H. R. 588
IN THE HOUSE OF REPRESENTATIVES
January 28, 2021
Ms. Porter (for herself, Mr. Van Drew, Ms. Velázquez, Mr. Fitzpatrick, Mr. Trone, Ms. Underwood, Mr. Lowenthal, Mr. Ryan, Mr. Panetta, Ms. Blunt Rochester, Mr. Grijalva, Ms. Moore of Wisconsin, Mrs. Napolitano, Ms. Bass, Ms. Sewell, Mr. Moulton, Mr. Raskin, Ms. Houlahan, Ms. Scanlon, Mr. Lynch, Mr. García of Illinois, Mr. Deutch, Mr. McKinley, Ms. Schakowsky, Mrs. Kim of California, Mr. Cárdenas, and Mr. Crow) introduced the following bill; which was referred to the Committee on Energy and Commerce
To direct the Secretary of Health and Human Services to award grants to States, political subdivisions of States, Indian Tribes and Tribal organizations, community-based entities, and primary care and behavioral health organizations to address behavioral health needs caused by the public health emergency declared with respect to COVID–19.
This Act may be cited as the
Stopping the Mental Health Pandemic Act.
Grants to support increased behavioral health needs due to COVID–19
The Secretary, acting through the Assistant Secretary of Mental Health and Substance Use, shall award grants to States, political subdivisions of States, Indian Tribes and Tribal organizations, community-based entities, and primary care and behavioral health organizations to address behavioral health needs caused by the public health emergency declared pursuant to section 319 of the Public Health Service Act (42 U.S.C. 247d) with respect to COVID–19.
Use of funds
An entity that receives a grant under subsection (a) may use funds received through such grant to—
increase behavioral health treatment and prevention capacity, including to—
promote coordination among local entities;
train the behavioral health workforce, relevant stakeholders, and community members;
upgrade technology to support effective delivery of health care services through telehealth modalities;
purchase medical supplies and equipment for behavioral health treatment entities and providers;
address surge capacity for behavioral health needs such as through mobile units; and
promote collaboration between primary care and mental health providers; and
support or enhance behavioral health services, including—
emergency crisis intervention, including mobile crisis units, 24/7 crisis call centers, and medically staffed crisis stabilization programs;
screening, assessment, diagnosis, and treatment;
mental health awareness trainings;
evidence-based suicide prevention;
evidence-based integrated care models;
community recovery and peer supports;
outreach to underserved and minority communities; and
for front line health care workers.
The Secretary shall give priority to applicants proposing to serve areas with a high number of COVID–19 cases.

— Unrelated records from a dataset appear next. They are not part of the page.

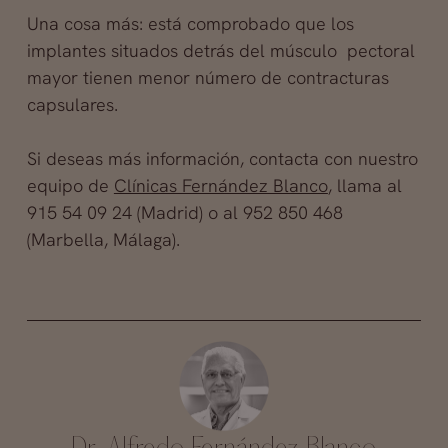
Una cosa más: está comprobado que los
implantes situados detrás del músculo pectoral
mayor tienen menor número de contracturas
capsulares.
Si deseas más información, contacta con nuestro
equipo de
Clínicas Fernández Blanco
, llama al
915 54 09 24 (Madrid) o al 952 850 468
(Marbella, Málaga).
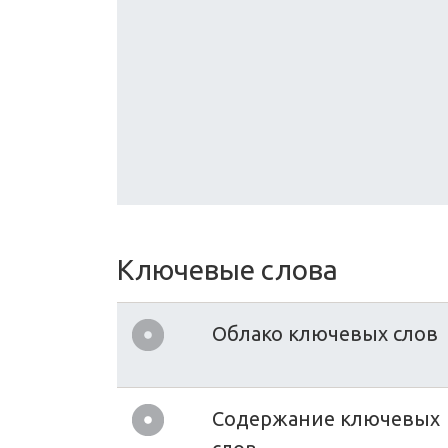
Ключевые слова
Облако ключевых слов
Содержание ключевых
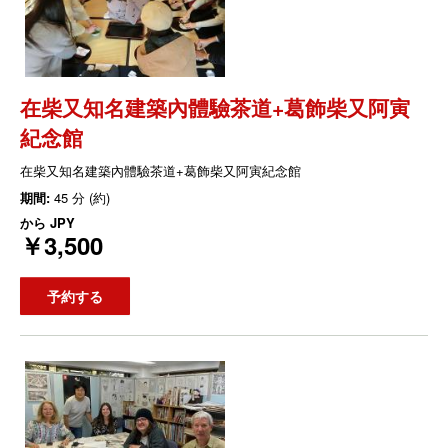
在柴又知名建築內體驗茶道+葛飾柴又阿寅
紀念館
在柴又知名建築內體驗茶道+葛飾柴又阿寅紀念館
期間:
45 分 (約)
から
JPY
￥3,500
予約する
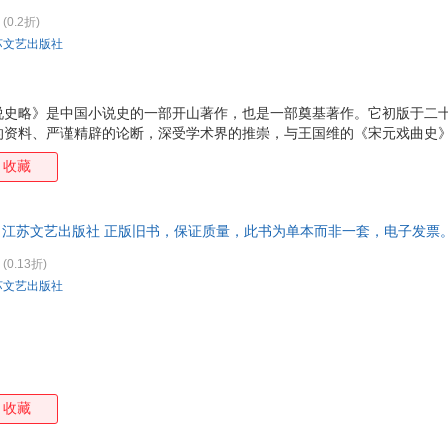
(0.2折)
苏文艺出版社
说史略》是中国小说史的一部开山著作，也是一部奠基著作。它初版于二
的资料、严谨精辟的论断，深受学术界的推崇，与王国维的《宋元戏曲史
。迄今近九十年，凡研究中国小说史的学人，仍把它作为一本主要的参考
收藏
治学精神方法方面，深有值得我们学习的地方。下面略述三点。 一、重视
略》之外，鲁迅还辑校编纂过三部有关中国小说的著作，那就是《古小说
》。它们分别就唐以前的古小说、唐宋文言小说、宋元明以来小说做了深
著 江苏文艺出版社 正版旧书，保证质量，此书为单本而非一套，电子发票
略》写得内容扎实、功夫深厚的一个重要基础。鲁迅从191
(0.13折)
苏文艺出版社
收藏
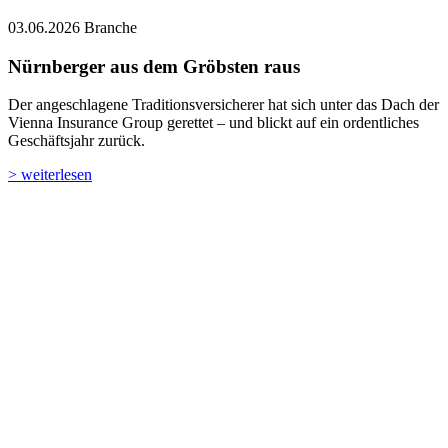
Der angeschlagene Traditionsversicherer hat sich unter das Dach der
Vienna Insurance Group gerettet – und blickt auf ein ordentliches
Geschäftsjahr zurück.
> weiterlesen
22.05.2026
Branche
Starkes Beitragsplus: ARAG überspringt Drei-
Milliarden-Marke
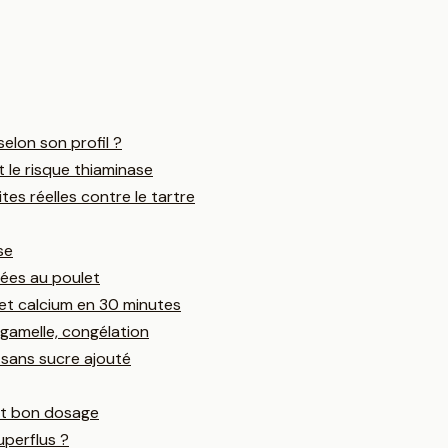
elon son profil ?
t le risque thiaminase
tes réelles contre le tartre
se
hées au poulet
 et calcium en 30 minutes
 gamelle, congélation
 sans sucre ajouté
 et bon dosage
uperflus ?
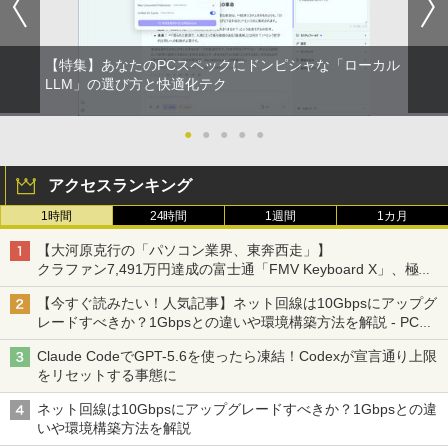
【特集】あなたのPCスペックにドンピシャな「ローカル
LLM」の選び方と快適化テク
●
●
●
●
●
アクセスランキング
1時間
24時間
1週間
1カ月
【大河原克行の「パソコン業界、東奔西走」】
クラファン7,491万円達成の富士通「FMV Keyboard X」、極限
の静音化を追求
【今すぐ読みたい！人気記事】ネット回線は10Gbpsにアップグ
レードすべきか？1Gbpsとの違いや環境構築方法を解説 - PC
Watch
Claude CodeでGPT-5.6を使ったら凍結！Codexが宣言通り上限
をリセットする事態に
ネット回線は10Gbpsにアップグレードすべきか？1Gbpsとの違
いや環境構築方法を解説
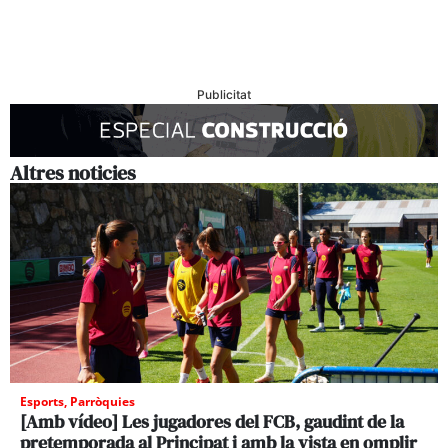
Publicitat
Altres noticies
Esports
,
Parròquies
[Amb vídeo] Les jugadores del FCB, gaudint de la
pretemporada al Principat i amb la vista en omplir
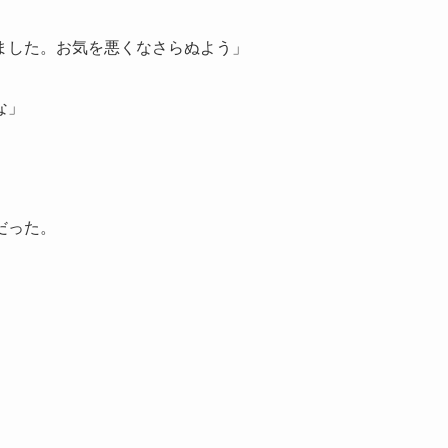
ました。お気を悪くなさらぬよう」
な」
だった。
、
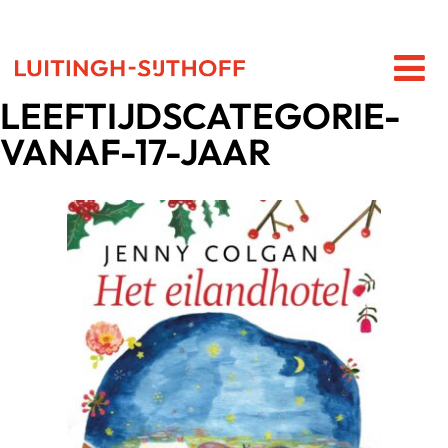
LEEFTIJDSCATEGORIE-
VANAF-17-JAAR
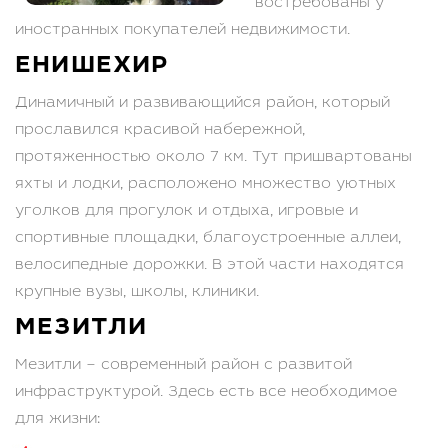
востребованы у
иностранных покупателей недвижимости.
ЕНИШЕХИР
Динамичный и развивающийся район, который
прославился красивой набережной,
протяженностью около 7 км. Тут пришвартованы
яхты и лодки, расположено множество уютных
уголков для прогулок и отдыха, игровые и
спортивные площадки, благоустроенные аллеи,
велосипедные дорожки. В этой части находятся
крупные вузы, школы, клиники.
МЕЗИТЛИ
Мезитли – современный район с развитой
инфраструктурой. Здесь есть все необходимое
для жизни:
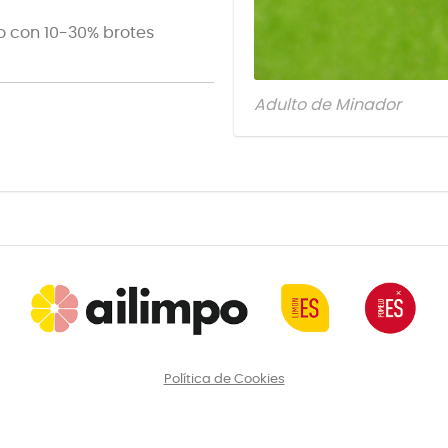
lo con 10-30% brotes
Adulto de Minador
Política de Cookies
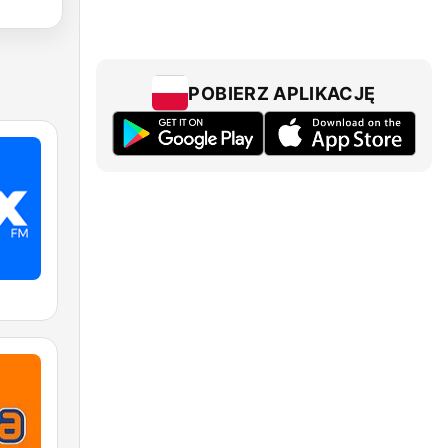
POBIERZ APLIKACJĘ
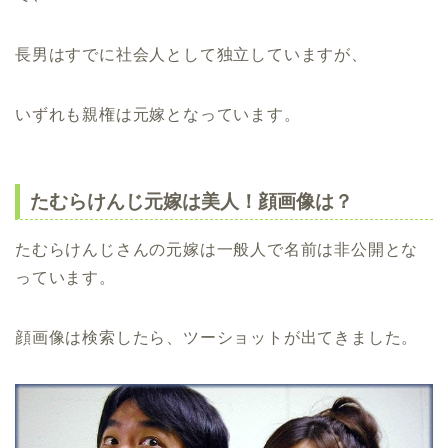
長男はすでに社会人として独立していますが、
いずれも親権は元嫁となっています。
たむらけんじ元嫁は美人！顔画像は？
たむらけんじさんの元嫁は一般人で名前は非公開とな
っています。
顔画像は検索したら、ツーショットが出てきました。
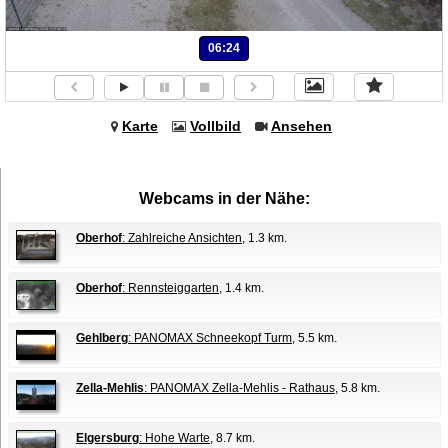
06:24
Karte
Vollbild
Ansehen
Webcams in der Nähe:
Oberhof
: Zahlreiche Ansichten
, 1.3 km.
Oberhof
: Rennsteiggarten
, 1.4 km.
Gehlberg
: PANOMAX Schneekopf Turm
, 5.5 km.
Zella-Mehlis
: PANOMAX Zella-Mehlis - Rathaus
, 5.8 km.
Elgersburg
: Hohe Warte
, 8.7 km.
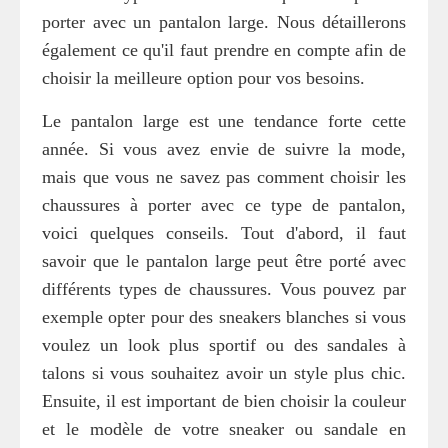
porter avec un pantalon large. Nous détaillerons
également ce qu'il faut prendre en compte afin de
choisir la meilleure option pour vos besoins.
Le pantalon large est une tendance forte cette
année. Si vous avez envie de suivre la mode,
mais que vous ne savez pas comment choisir les
chaussures à porter avec ce type de pantalon,
voici quelques conseils. Tout d'abord, il faut
savoir que le pantalon large peut être porté avec
différents types de chaussures. Vous pouvez par
exemple opter pour des sneakers blanches si vous
voulez un look plus sportif ou des sandales à
talons si vous souhaitez avoir un style plus chic.
Ensuite, il est important de bien choisir la couleur
et le modèle de votre sneaker ou sandale en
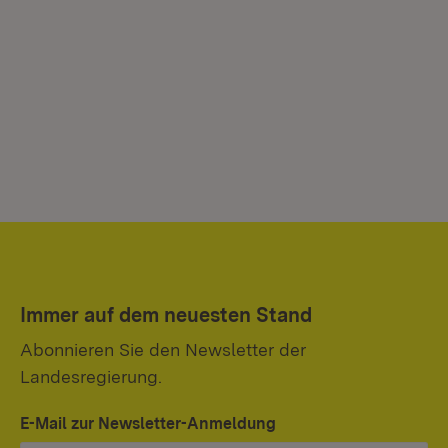
Immer auf dem neuesten Stand
Abonnieren Sie den Newsletter der
Landesregierung.
E-Mail zur Newsletter-Anmeldung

An entity that receives a grant under this section shall prepare and submit an evaluation to the Secretary at such time, in such manner, and containing such information as the Secretary may reasonably require, including—
an evaluation of activities carried out with funds received through the grant; and
a process and outcome evaluation.
Authorization of appropriations
To carry out this section, there is authorized to be appropriated $50,000,000 for each of fiscal years 2021 and 2022, to remain available until expended.